##### Records supplied

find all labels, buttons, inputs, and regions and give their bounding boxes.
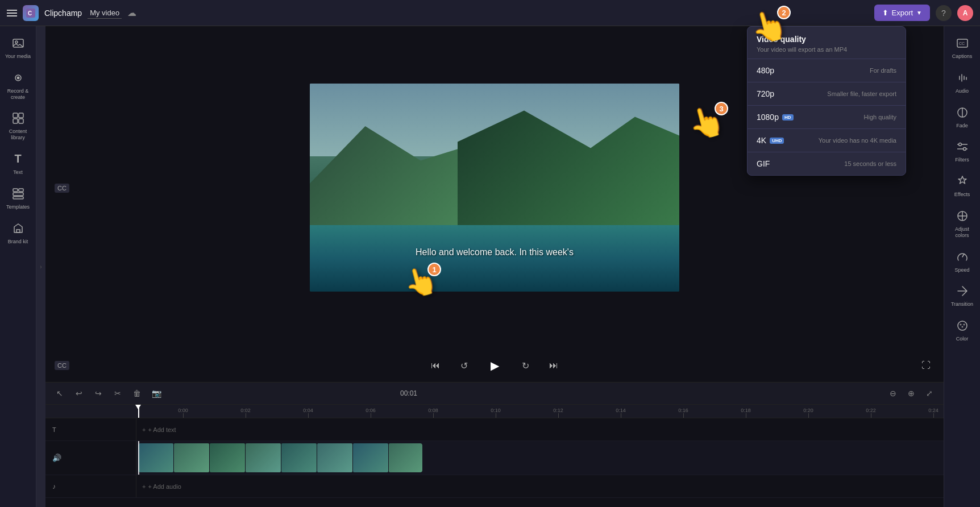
right-sidebar-label: Color — [956, 336, 969, 342]
right-sidebar-item-transition[interactable]: Transition — [946, 279, 979, 312]
text-track-label: T — [45, 418, 136, 440]
video-track-content — [136, 441, 944, 475]
preview-controls-left: CC — [55, 182, 69, 193]
fast-forward-button[interactable]: ↻ — [517, 357, 534, 374]
right-sidebar-item-captions[interactable]: CC Captions — [946, 31, 979, 64]
sidebar-item-content-library[interactable]: Content library — [2, 106, 35, 146]
audio-track-content[interactable]: + + Add audio — [136, 475, 944, 497]
timeline-tracks: T + + Add text 🔊 — [45, 418, 944, 507]
rewind-button[interactable]: ↺ — [455, 357, 472, 374]
timeline-redo-button[interactable]: ↪ — [91, 386, 106, 401]
adjust-colors-icon — [954, 208, 970, 224]
speed-icon — [954, 249, 970, 265]
sidebar-collapse-button[interactable]: › — [36, 26, 45, 507]
add-audio-button[interactable]: + + Add audio — [136, 475, 944, 497]
video-clip[interactable] — [138, 443, 422, 472]
quality-option-480p[interactable]: 480p For drafts — [748, 59, 906, 82]
topbar-left: C Clipchamp My video ☁ — [7, 5, 874, 21]
video-track: 🔊 — [45, 441, 944, 475]
zoom-in-button[interactable]: ⊕ — [904, 386, 919, 401]
sidebar-item-label: Content library — [4, 128, 32, 141]
topbar-right: ⬆ Export ▼ ? A — [874, 5, 973, 21]
right-sidebar-item-fade[interactable]: Fade — [946, 100, 979, 134]
your-media-icon — [10, 35, 26, 51]
svg-point-18 — [958, 143, 961, 146]
timeline-save-frame-button[interactable]: 📷 — [149, 386, 164, 401]
right-sidebar-label: Audio — [956, 88, 969, 94]
svg-point-19 — [963, 148, 966, 151]
sidebar-item-label: Record & create — [4, 88, 32, 101]
timeline-playhead[interactable] — [138, 405, 139, 418]
ruler-mark: 0:06 — [339, 408, 402, 418]
right-sidebar-item-audio[interactable]: Audio — [946, 65, 979, 99]
play-button[interactable]: ▶ — [484, 355, 505, 376]
audio-icon — [954, 70, 970, 86]
right-sidebar-item-adjust-colors[interactable]: Adjust colors — [946, 203, 979, 243]
right-sidebar-item-color[interactable]: Color — [946, 313, 979, 347]
svg-point-26 — [960, 324, 961, 326]
quality-option-gif[interactable]: GIF 15 seconds or less — [748, 152, 906, 175]
text-track: T + + Add text — [45, 418, 944, 441]
go-to-end-button[interactable]: ⏭ — [545, 357, 562, 374]
quality-option-1080p[interactable]: 1080p HD High quality — [748, 106, 906, 129]
left-sidebar: Your media Record & create Content libra… — [0, 26, 36, 507]
fit-timeline-button[interactable]: ⤢ — [922, 386, 937, 401]
timeline-pointer-tool[interactable]: ↖ — [52, 386, 67, 401]
ruler-mark: 0:14 — [589, 408, 652, 418]
hamburger-menu[interactable] — [7, 10, 17, 16]
fullscreen-button[interactable]: ⛶ — [917, 357, 935, 374]
timeline-undo-button[interactable]: ↩ — [72, 386, 86, 401]
help-button[interactable]: ? — [936, 5, 952, 21]
filters-icon — [954, 139, 970, 155]
zoom-controls: ⊖ ⊕ ⤢ — [886, 386, 937, 401]
timeline-cut-button[interactable]: ✂ — [110, 386, 125, 401]
cc-button[interactable]: CC — [55, 361, 69, 370]
sidebar-item-label: Text — [13, 169, 23, 176]
right-sidebar: CC Captions Audio Fade Filters — [944, 26, 980, 507]
user-avatar[interactable]: A — [957, 5, 973, 21]
timeline-delete-button[interactable]: 🗑 — [130, 386, 144, 401]
topbar: C Clipchamp My video ☁ ⬆ Export ▼ ? A — [0, 0, 980, 26]
video-track-label: 🔊 — [45, 441, 136, 475]
svg-rect-10 — [13, 189, 18, 192]
quality-option-720p[interactable]: 720p Smaller file, faster export — [748, 82, 906, 106]
export-quality-dropdown: Video quality Your video will export as … — [747, 26, 906, 176]
right-sidebar-label: Speed — [954, 267, 969, 273]
timeline-ruler: 0:00 0:02 0:04 0:06 0:08 0:10 0:12 0:14 … — [45, 405, 944, 418]
content-library-icon — [10, 110, 26, 126]
audio-track-label: ♪ — [45, 475, 136, 497]
templates-icon — [10, 186, 26, 202]
export-button[interactable]: ⬆ Export ▼ — [874, 5, 930, 21]
dropdown-subtitle: Your video will export as an MP4 — [757, 46, 896, 53]
sidebar-item-brand-kit[interactable]: Brand kit — [2, 216, 35, 250]
go-to-start-button[interactable]: ⏮ — [427, 357, 444, 374]
svg-point-25 — [958, 321, 967, 330]
timeline-toolbar: ↖ ↩ ↪ ✂ 🗑 📷 00:01 ⊖ ⊕ ⤢ — [45, 383, 944, 405]
text-track-content[interactable]: + + Add text — [136, 418, 944, 440]
water-bg — [310, 225, 679, 292]
ruler-mark: 0:24 — [902, 408, 944, 418]
right-sidebar-item-effects[interactable]: Effects — [946, 169, 979, 202]
captions-icon: CC — [954, 35, 970, 51]
color-icon — [954, 318, 970, 334]
right-sidebar-item-filters[interactable]: Filters — [946, 134, 979, 168]
svg-rect-14 — [16, 230, 20, 232]
svg-point-28 — [961, 326, 963, 328]
sidebar-item-templates[interactable]: Templates — [2, 181, 35, 215]
svg-point-27 — [963, 324, 965, 326]
zoom-out-button[interactable]: ⊖ — [886, 386, 900, 401]
add-text-button[interactable]: + + Add text — [136, 418, 944, 440]
text-icon: T — [10, 151, 26, 167]
uhd-badge: UHD — [770, 138, 784, 144]
svg-rect-13 — [13, 197, 23, 199]
audio-track: ♪ + + Add audio — [45, 475, 944, 498]
sidebar-item-record-create[interactable]: Record & create — [2, 65, 35, 105]
right-sidebar-item-speed[interactable]: Speed — [946, 244, 979, 278]
sidebar-item-label: Templates — [6, 204, 30, 210]
quality-option-4k[interactable]: 4K UHD Your video has no 4K media — [748, 129, 906, 152]
svg-text:C: C — [28, 10, 32, 16]
video-title[interactable]: My video — [88, 7, 122, 19]
sidebar-item-your-media[interactable]: Your media — [2, 31, 35, 64]
captions-toggle-button[interactable]: CC — [55, 184, 69, 193]
sidebar-item-text[interactable]: T Text — [2, 147, 35, 180]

##########

* [Work item]:
Would you write out an exact copy of the entries above, with no images?

* [Expected output]:
find all labels, buttons, inputs, and regions and give their bounding boxes.
right-sidebar-label: Color — [956, 336, 969, 342]
right-sidebar-item-transition[interactable]: Transition — [946, 279, 979, 312]
text-track-label: T — [45, 418, 136, 440]
video-track-content — [136, 441, 944, 475]
preview-controls-left: CC — [55, 182, 69, 193]
fast-forward-button[interactable]: ↻ — [517, 357, 534, 374]
right-sidebar-item-captions[interactable]: CC Captions — [946, 31, 979, 64]
sidebar-item-content-library[interactable]: Content library — [2, 106, 35, 146]
audio-track-content[interactable]: + + Add audio — [136, 475, 944, 497]
timeline-tracks: T + + Add text 🔊 — [45, 418, 944, 507]
rewind-button[interactable]: ↺ — [455, 357, 472, 374]
timeline-redo-button[interactable]: ↪ — [91, 386, 106, 401]
adjust-colors-icon — [954, 208, 970, 224]
speed-icon — [954, 249, 970, 265]
sidebar-collapse-button[interactable]: › — [36, 26, 45, 507]
add-audio-button[interactable]: + + Add audio — [136, 475, 944, 497]
video-clip[interactable] — [138, 443, 422, 472]
quality-option-480p[interactable]: 480p For drafts — [748, 59, 906, 82]
topbar-left: C Clipchamp My video ☁ — [7, 5, 874, 21]
video-track: 🔊 — [45, 441, 944, 475]
zoom-in-button[interactable]: ⊕ — [904, 386, 919, 401]
sidebar-item-label: Content library — [4, 128, 32, 141]
topbar-right: ⬆ Export ▼ ? A — [874, 5, 973, 21]
right-sidebar-item-fade[interactable]: Fade — [946, 100, 979, 134]
your-media-icon — [10, 35, 26, 51]
svg-point-18 — [958, 143, 961, 146]
timeline-save-frame-button[interactable]: 📷 — [149, 386, 164, 401]
right-sidebar-label: Audio — [956, 88, 969, 94]
svg-point-19 — [963, 148, 966, 151]
sidebar-item-label: Record & create — [4, 88, 32, 101]
timeline-playhead[interactable] — [138, 405, 139, 418]
ruler-mark: 0:06 — [339, 408, 402, 418]
right-sidebar-item-audio[interactable]: Audio — [946, 65, 979, 99]
play-button[interactable]: ▶ — [484, 355, 505, 376]
audio-icon — [954, 70, 970, 86]
right-sidebar-item-adjust-colors[interactable]: Adjust colors — [946, 203, 979, 243]
right-sidebar-item-color[interactable]: Color — [946, 313, 979, 347]
svg-point-26 — [960, 324, 961, 326]
quality-option-gif[interactable]: GIF 15 seconds or less — [748, 152, 906, 175]
text-track: T + + Add text — [45, 418, 944, 441]
go-to-end-button[interactable]: ⏭ — [545, 357, 562, 374]
quality-option-1080p[interactable]: 1080p HD High quality — [748, 106, 906, 129]
left-sidebar: Your media Record & create Content libra… — [0, 26, 36, 507]
fit-timeline-button[interactable]: ⤢ — [922, 386, 937, 401]
timeline-pointer-tool[interactable]: ↖ — [52, 386, 67, 401]
ruler-mark: 0:14 — [589, 408, 652, 418]
hamburger-menu[interactable] — [7, 10, 17, 16]
fullscreen-button[interactable]: ⛶ — [917, 357, 935, 374]
timeline-undo-button[interactable]: ↩ — [72, 386, 86, 401]
help-button[interactable]: ? — [936, 5, 952, 21]
filters-icon — [954, 139, 970, 155]
zoom-controls: ⊖ ⊕ ⤢ — [886, 386, 937, 401]
timeline-cut-button[interactable]: ✂ — [110, 386, 125, 401]
cc-button[interactable]: CC — [55, 361, 69, 370]
sidebar-item-label: Text — [13, 169, 23, 176]
right-sidebar: CC Captions Audio Fade Filters — [944, 26, 980, 507]
user-avatar[interactable]: A — [957, 5, 973, 21]
timeline-delete-button[interactable]: 🗑 — [130, 386, 144, 401]
topbar: C Clipchamp My video ☁ ⬆ Export ▼ ? A — [0, 0, 980, 26]
video-track-label: 🔊 — [45, 441, 136, 475]
svg-rect-10 — [13, 189, 18, 192]
quality-option-720p[interactable]: 720p Smaller file, faster export — [748, 82, 906, 106]
export-quality-dropdown: Video quality Your video will export as … — [747, 26, 906, 176]
right-sidebar-label: Speed — [954, 267, 969, 273]
timeline-ruler: 0:00 0:02 0:04 0:06 0:08 0:10 0:12 0:14 … — [45, 405, 944, 418]
content-library-icon — [10, 110, 26, 126]
audio-track-label: ♪ — [45, 475, 136, 497]
templates-icon — [10, 186, 26, 202]
export-button[interactable]: ⬆ Export ▼ — [874, 5, 930, 21]
dropdown-subtitle: Your video will export as an MP4 — [757, 46, 896, 53]
sidebar-item-brand-kit[interactable]: Brand kit — [2, 216, 35, 250]
go-to-start-button[interactable]: ⏮ — [427, 357, 444, 374]
svg-point-25 — [958, 321, 967, 330]
timeline-toolbar: ↖ ↩ ↪ ✂ 🗑 📷 00:01 ⊖ ⊕ ⤢ — [45, 383, 944, 405]
text-track-content[interactable]: + + Add text — [136, 418, 944, 440]
water-bg — [310, 225, 679, 292]
ruler-mark: 0:24 — [902, 408, 944, 418]
right-sidebar-item-effects[interactable]: Effects — [946, 169, 979, 202]
captions-icon: CC — [954, 35, 970, 51]
color-icon — [954, 318, 970, 334]
right-sidebar-item-filters[interactable]: Filters — [946, 134, 979, 168]
svg-rect-14 — [16, 230, 20, 232]
svg-point-28 — [961, 326, 963, 328]
sidebar-item-templates[interactable]: Templates — [2, 181, 35, 215]
svg-point-27 — [963, 324, 965, 326]
zoom-out-button[interactable]: ⊖ — [886, 386, 900, 401]
add-text-button[interactable]: + + Add text — [136, 418, 944, 440]
text-icon: T — [10, 151, 26, 167]
uhd-badge: UHD — [770, 138, 784, 144]
svg-rect-13 — [13, 197, 23, 199]
audio-track: ♪ + + Add audio — [45, 475, 944, 498]
sidebar-item-record-create[interactable]: Record & create — [2, 65, 35, 105]
right-sidebar-item-speed[interactable]: Speed — [946, 244, 979, 278]
sidebar-item-label: Templates — [6, 204, 30, 210]
quality-option-4k[interactable]: 4K UHD Your video has no 4K media — [748, 129, 906, 152]
svg-text:C: C — [28, 10, 32, 16]
video-title[interactable]: My video — [88, 7, 122, 19]
sidebar-item-your-media[interactable]: Your media — [2, 31, 35, 64]
captions-toggle-button[interactable]: CC — [55, 184, 69, 193]
sidebar-item-text[interactable]: T Text — [2, 147, 35, 180]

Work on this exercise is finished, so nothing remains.